• _Task prompt_
Retype the opening lines of the data exactly, stopping after the line that contains "EAD 2002 XML (29, 2474)". Skip every picture.
START Listed entries
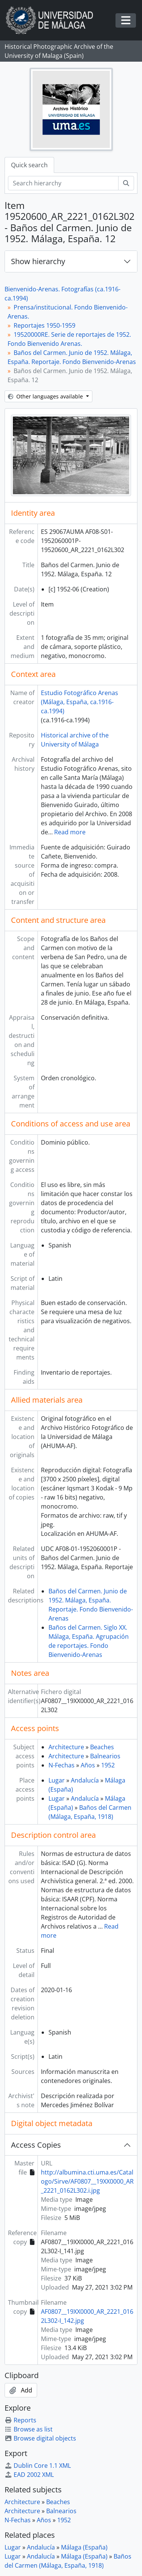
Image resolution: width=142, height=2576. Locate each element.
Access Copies (36, 2145)
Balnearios (105, 1756)
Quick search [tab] (29, 165)
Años (88, 1765)
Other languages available (46, 396)
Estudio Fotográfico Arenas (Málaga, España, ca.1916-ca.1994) (79, 702)
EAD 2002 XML (29, 2474)
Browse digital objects (40, 2438)
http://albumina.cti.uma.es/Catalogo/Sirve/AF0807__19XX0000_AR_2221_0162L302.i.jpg (87, 2181)
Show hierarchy (38, 261)
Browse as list (29, 2429)
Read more (70, 832)
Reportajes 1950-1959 (44, 325)
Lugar (56, 1780)
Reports (20, 2420)
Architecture (66, 1747)
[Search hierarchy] (63, 183)
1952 (108, 1765)
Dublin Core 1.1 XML (38, 2465)
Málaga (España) (84, 2547)
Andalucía (85, 1780)
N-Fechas (61, 1765)
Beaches (102, 1747)
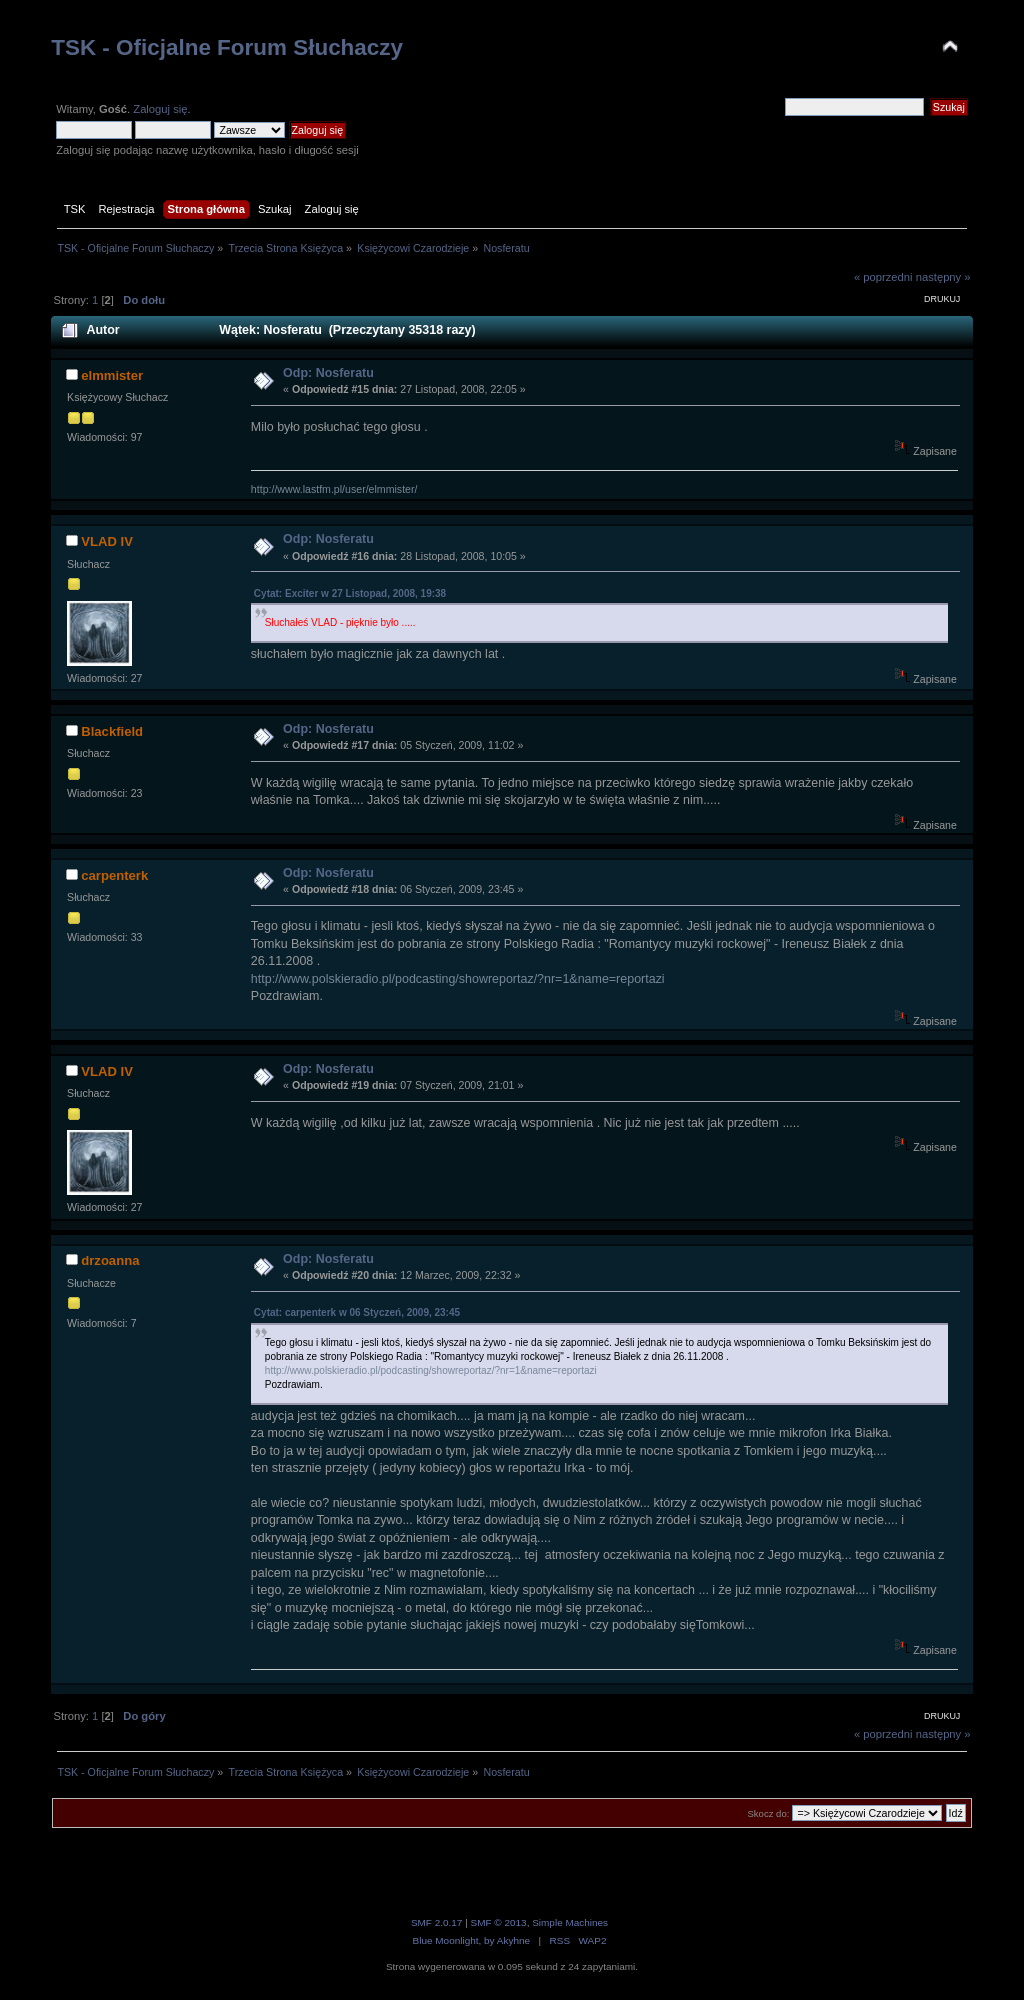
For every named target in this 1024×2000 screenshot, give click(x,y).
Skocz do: (768, 1813)
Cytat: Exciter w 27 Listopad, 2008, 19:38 (350, 593)
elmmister (112, 375)
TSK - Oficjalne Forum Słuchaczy (227, 47)
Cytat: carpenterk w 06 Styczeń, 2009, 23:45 (357, 1312)
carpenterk (114, 875)
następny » (943, 277)
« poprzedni (883, 277)
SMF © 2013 (499, 1922)
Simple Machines (570, 1922)
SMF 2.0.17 (437, 1922)
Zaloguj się (160, 109)
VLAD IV (107, 541)
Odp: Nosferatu (328, 373)
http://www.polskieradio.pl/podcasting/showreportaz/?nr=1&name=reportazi (458, 979)
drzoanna (110, 1260)
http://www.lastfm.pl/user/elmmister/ (334, 489)
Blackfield (112, 731)
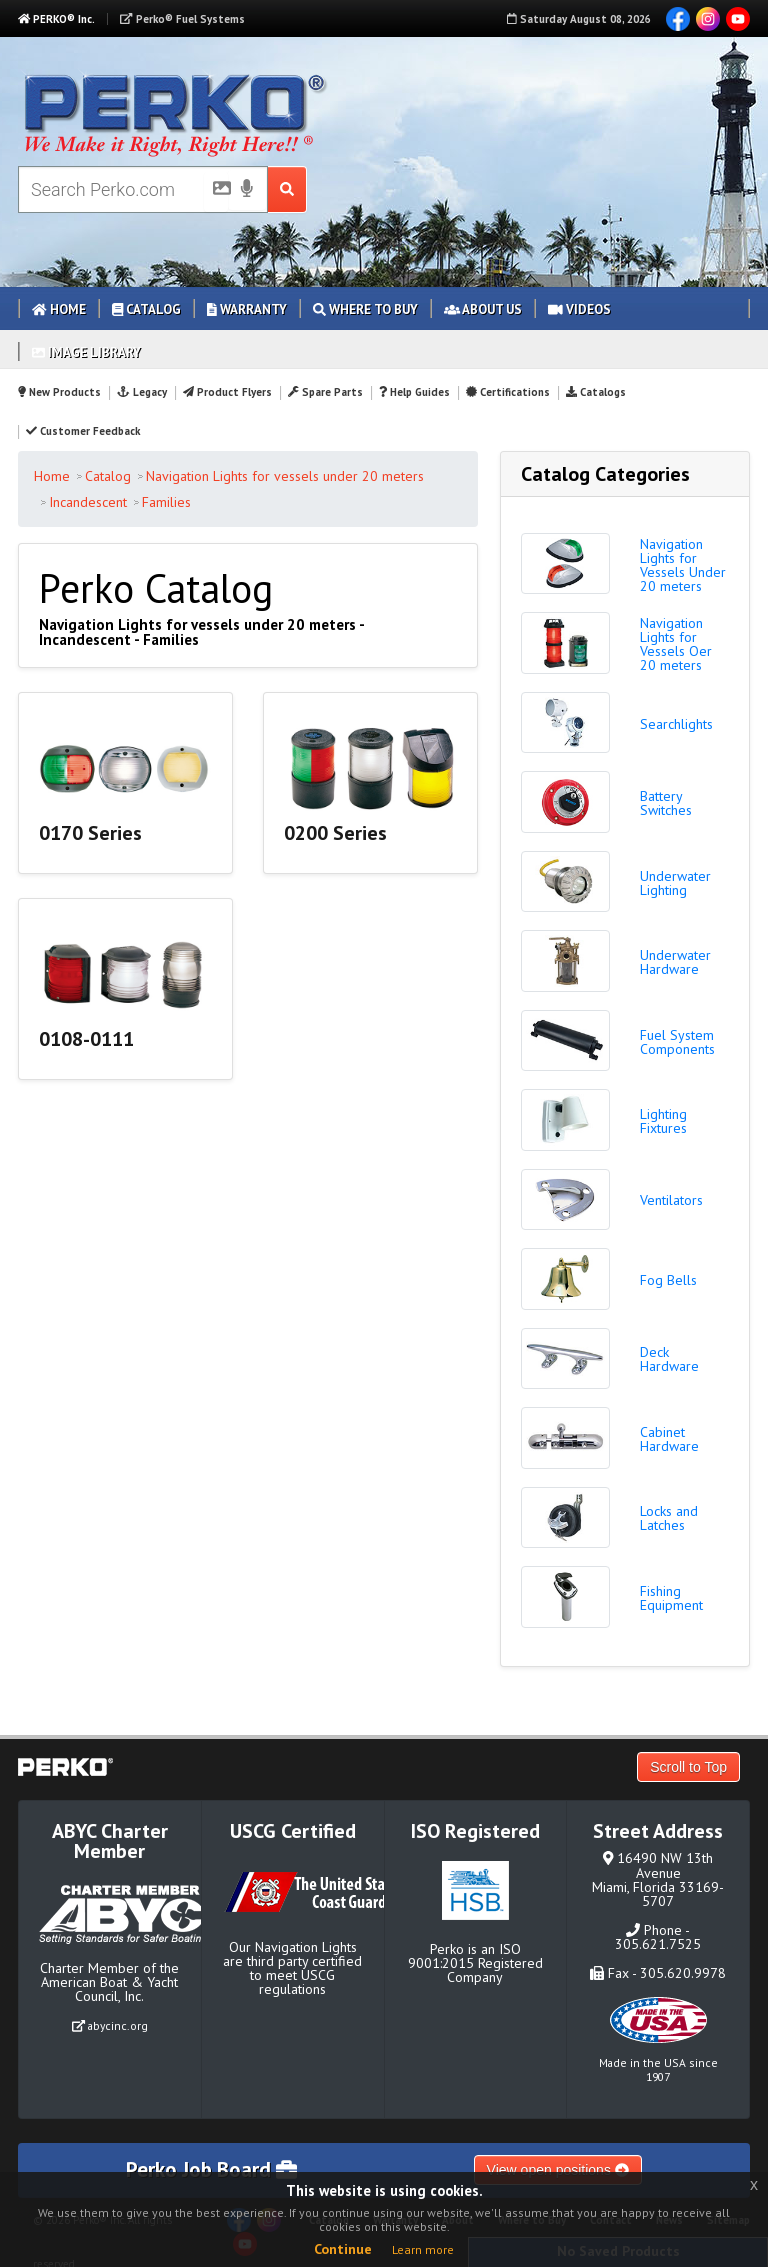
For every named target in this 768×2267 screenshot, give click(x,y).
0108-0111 (86, 1039)
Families (166, 502)
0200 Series (335, 833)
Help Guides (414, 392)
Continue (343, 2249)
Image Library (86, 352)
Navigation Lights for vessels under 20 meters (285, 476)
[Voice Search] (247, 190)
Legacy (141, 392)
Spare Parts (325, 392)
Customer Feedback (83, 431)
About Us (483, 309)
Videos (579, 309)
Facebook (678, 19)
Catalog (146, 309)
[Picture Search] (216, 192)
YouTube (738, 19)
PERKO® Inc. (56, 19)
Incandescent (88, 502)
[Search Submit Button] (287, 189)
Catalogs (596, 392)
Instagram (708, 19)
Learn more (423, 2249)
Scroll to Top (688, 1767)
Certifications (508, 392)
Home (59, 309)
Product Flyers (227, 392)
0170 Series (90, 833)
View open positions (558, 2170)
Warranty (247, 309)
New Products (59, 392)
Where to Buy (365, 309)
END Listed entries
• _Answer to this problem_
Image resolution: width=142, height=2576. Locate each element.
Access Copies (36, 2145)
Balnearios (105, 1756)
Quick search [tab] (29, 165)
Años (88, 1765)
Other languages available (46, 396)
Estudio Fotográfico Arenas (Málaga, España, ca.1916-ca.1994) (79, 702)
EAD 2002 XML (29, 2474)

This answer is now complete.